By Juliet Schor (guest post)
This is the text of a speech that Juliet Schor, professor of sociology at Boston College, gave at the 45th anniversary celebration for Dollars & Sense, which maintains Triple Crisis blog, on November 14 at the Nonprofit Center in Boston, Mass. Schor was a D&S collective member in its early years. This is the first in a series of posts on neoliberalism that we’ll be posting at Triple Crisis.

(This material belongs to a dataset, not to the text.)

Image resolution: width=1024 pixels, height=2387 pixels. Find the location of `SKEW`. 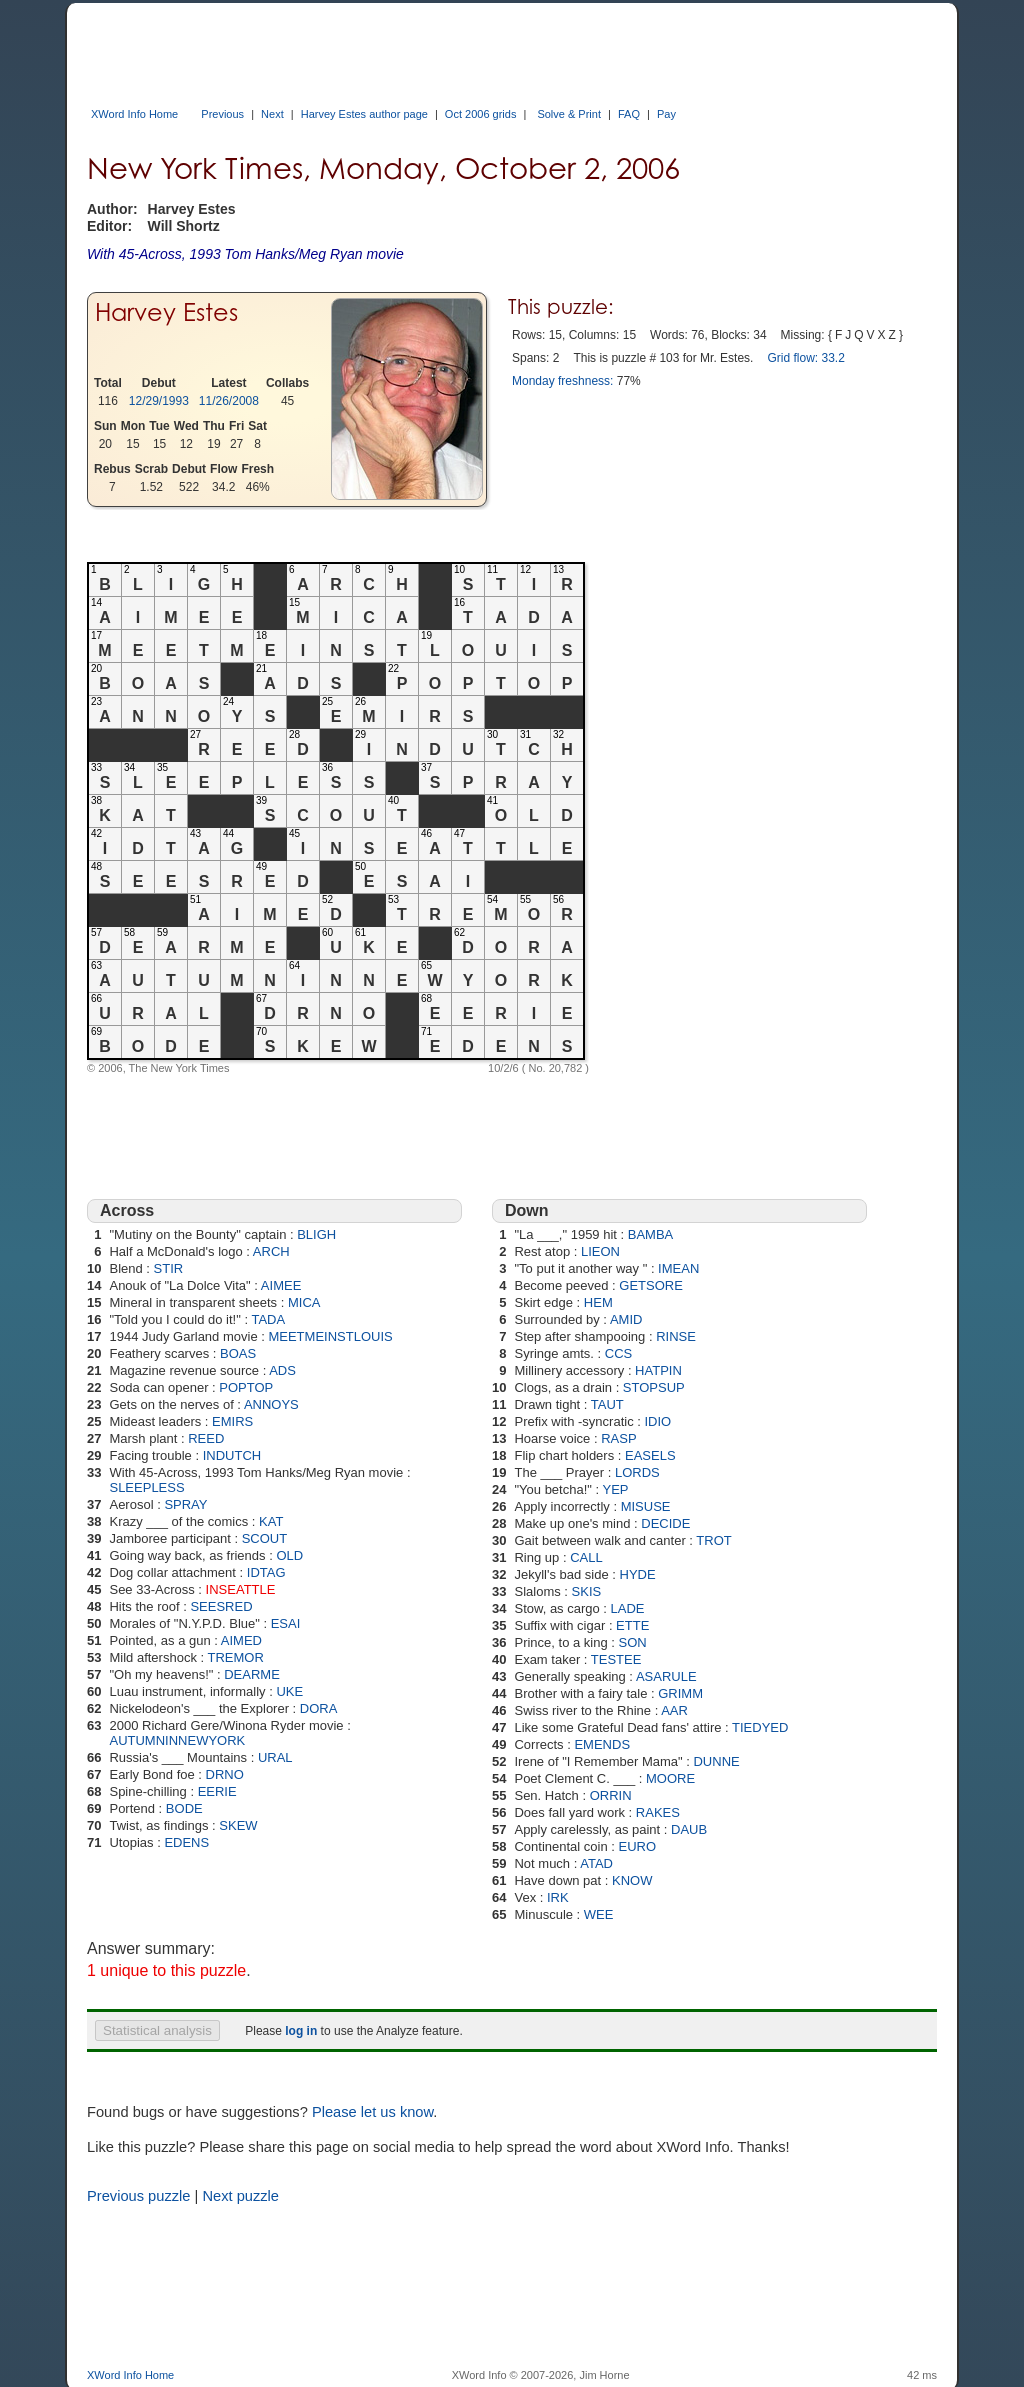 SKEW is located at coordinates (238, 1825).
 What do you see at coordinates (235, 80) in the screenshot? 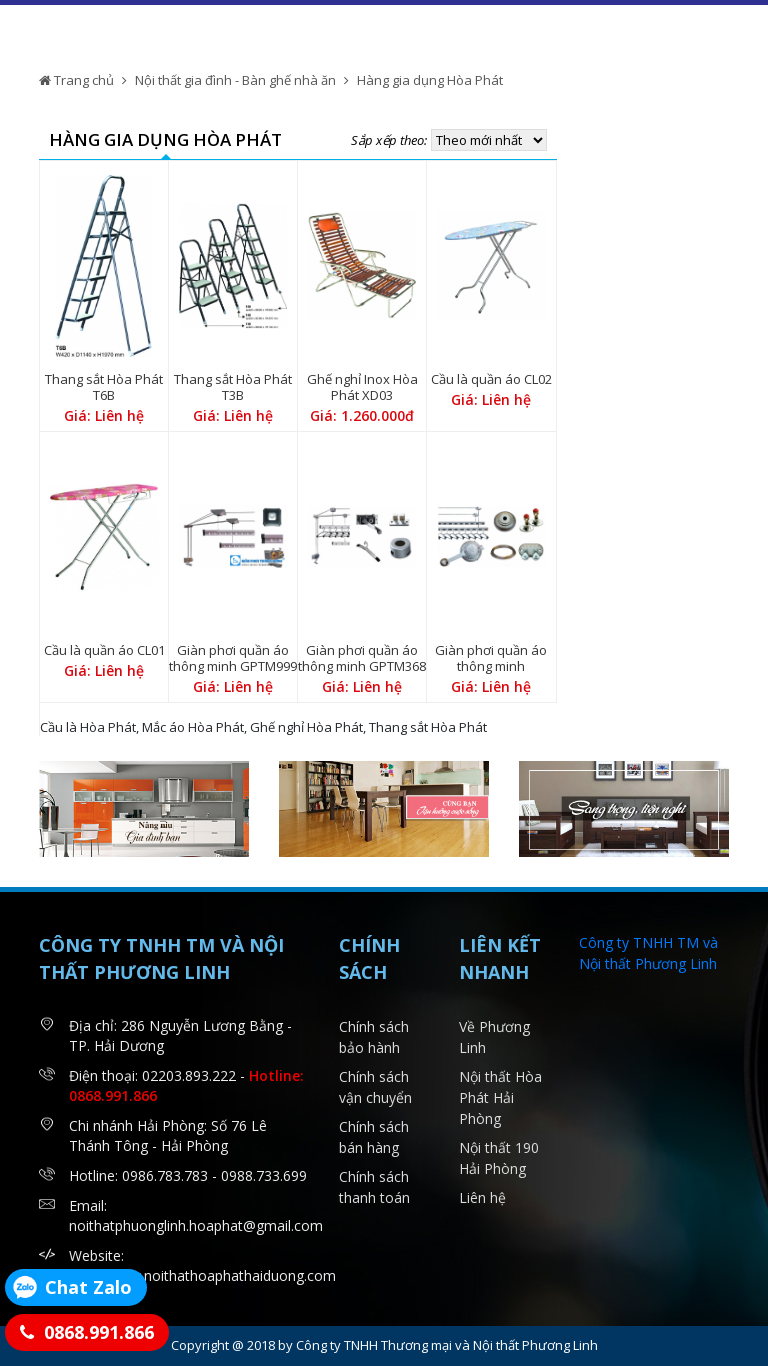 I see `Nội thất gia đình - Bàn ghế nhà ăn` at bounding box center [235, 80].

We are in the midst of a terrifying climate emergency. Whether it’s the record-challenging cold of this week, devastating wildfires, Category 5 hurricanes, flooding on Morrissey Boulevard in Dorchester, Mass., when it’s not raining, the permanent disappearance of glaciers, intensifying drought and climate migration, or the relentless upward march of average temperatures, signs of climate disruption are all around us. This is partly due to the power of neoliberal economics. Naomi Klein has made an interesting observation about the relation between the two, which is that it was bad luck that neoliberalism surged just as we figured out the need to do something about greenhouse gas emissions. I’m not convinced that the fossil fuel industry wouldn’t have done just what it did and been as successful even if we were still, in the famous words of Richard Nixon, “all Keynesians now” but that’s something we’ll never know. In any case, evidence of the ability of a now discredited economic approach (neoliberalism) to hang on long past its sell-by date is all around us.